On parle souvent de personnages ayant une vie intérieure. Il ne suffit pas d’avoir fière allure, de bien lire vos lignes ou de donner de bons coups de réaction. Nous devons pouvoir simplement Regardez tu. Nous devons pouvoir vous regarder, même lorsque vous ne faites pas grand-chose, et nous demander ce qui se passe dans votre tête. C’est, par exemple, ce qui rend Pacino si irrésistible dans Francis Ford Coppola. Le parrain, dans lequel la réserve de son personnage se transforme progressivement en quelque chose de terrifiant. (C’est probablement ce qui a poussé Paramount à renvoyer l’acteur alors relativement inconnu de Le parrain; ce genre de retenue était si étranger aux mégaproductions hollywoodiennes à l’époque.) C’est aussi ce qui rend la performance de De Niro dans Martin Scorsese Conducteur de taxi — une performance qui est, à sa surface, si silencieuse et passive — si indélébile. Les grands acteurs dégagent ce sens de la vie intérieure, mais ils cachent aussi des montagnes d’émotions et d’informations sous les gestes les plus simples. Tout cela ressemble à un concept abstrait jusqu’à ce que vous regardiez quelque chose comme la scène du café dans ses deux itérations différentes et que vous soyez témoin que cela se produise réellement – comme un tour de magie impossible dont vous n’aviez entendu que des rumeurs.

Dans Démontage de LAun péché Chaleur, c’est la première fois que les deux hommes se retrouvent face à face. En effet, l’incident est tiré d’un événement réel dont Mann avait entendu parler par Chuck Adamson, un enquêteur à la retraite de la police de Chicago (et plus tard scénariste et producteur) qui, dans les années 1960, a rencontré un homme sur lequel il enquêtait, Neil McCauley. – la réel Neil McCauley – et, ne sachant pas quoi faire, l’a emmené prendre un café. Dans Chaleur, bien sûr, le moment prend encore plus d’importance : c’était la première fois que Pacino et De Niro se rencontraient à l’écran. En jouant sur l’iconographie, Mann donne à la scène un côté presque métaphysique. Nous savons que ce sont enfin ces deux énormes figures cinématographiques ensemble, alors nous nous retrouvons à prêter attention à chaque geste, chaque regard, chaque ligne de dialogue. Ce n’est pas un simple gadget marketing. C’est ce que font les personnages eux-mêmes dans la scène. Ils s’observent attentivement, essayant de prendre un angle et d’en savoir plus sur ce qui se passe dans la tête de leur adversaire.

Tout au long de leur conversation en Chaleur (qui se déroule dans le célèbre restaurant de Los Angeles, désormais fermé, Kate Mantilini), Hanna est affalée plus près de la table, agressivement vigilante et bavarde, tandis que McCauley est calme, contrôlée et distante.

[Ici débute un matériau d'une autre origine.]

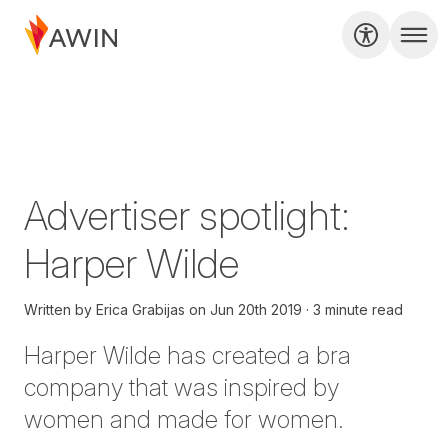
Advertiser spotlight:
Harper Wilde
Written by
Erica Grabijas
on
Jun 20th 2019
3 minute read
Harper Wilde
has created a bra
company that was inspired by
women and made for women.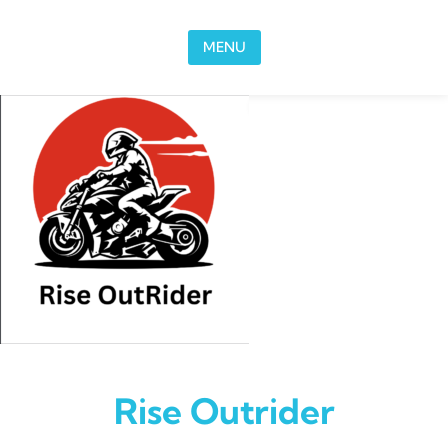
Skip to content
MENU
Rise Outrider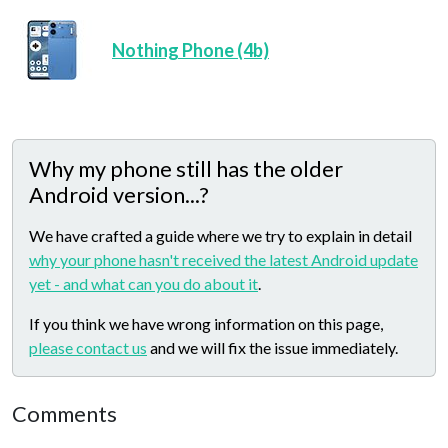
Nothing Phone (4b)
Why my phone still has the older
Android version...?
We have crafted a guide where we try to explain in detail
why your phone hasn't received the latest Android update
yet - and what can you do about it
.
If you think we have wrong information on this page,
please contact us
and we will fix the issue immediately.
Comments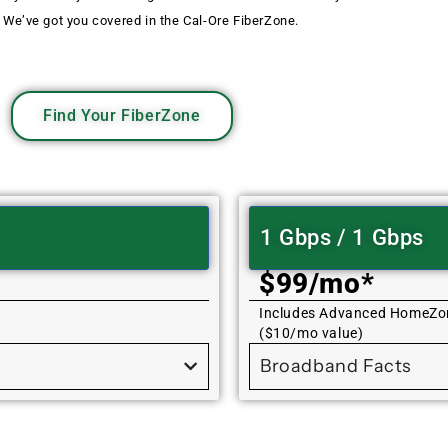
 We’ve got you covered in the Cal-Ore FiberZone.
Find Your FiberZone
1 Gbps / 1 Gbps
$99/mo*
Includes Advanced HomeZo
($10/mo value)
Broadband Facts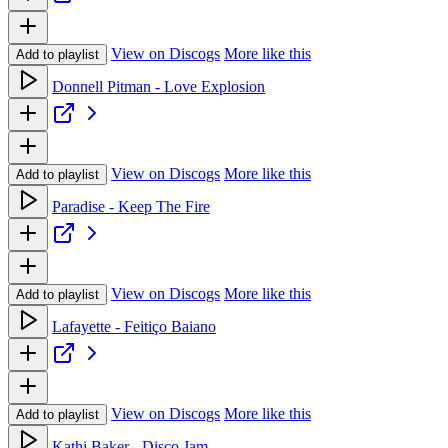
View on Discogs
More like this
Add to playlist
Donnell Pitman - Love Explosion
View on Discogs
More like this
Add to playlist
Paradise - Keep The Fire
View on Discogs
More like this
Add to playlist
Lafayette - Feitiço Baiano
View on Discogs
More like this
Add to playlist
Kathi Baker - Disco Jam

Pacino, cependant, apporte à son affaissement une qualité presque suppliante ; il rend Hanna vulnérable et ouverte. C’est en partie pour désarmer McCauley, pour tirer le maximum de lui. Mais c’est aussi, on s’en doute, parce que le détective se rend compte que le criminel assis en face de lui est le seul à vraiment le comprendre.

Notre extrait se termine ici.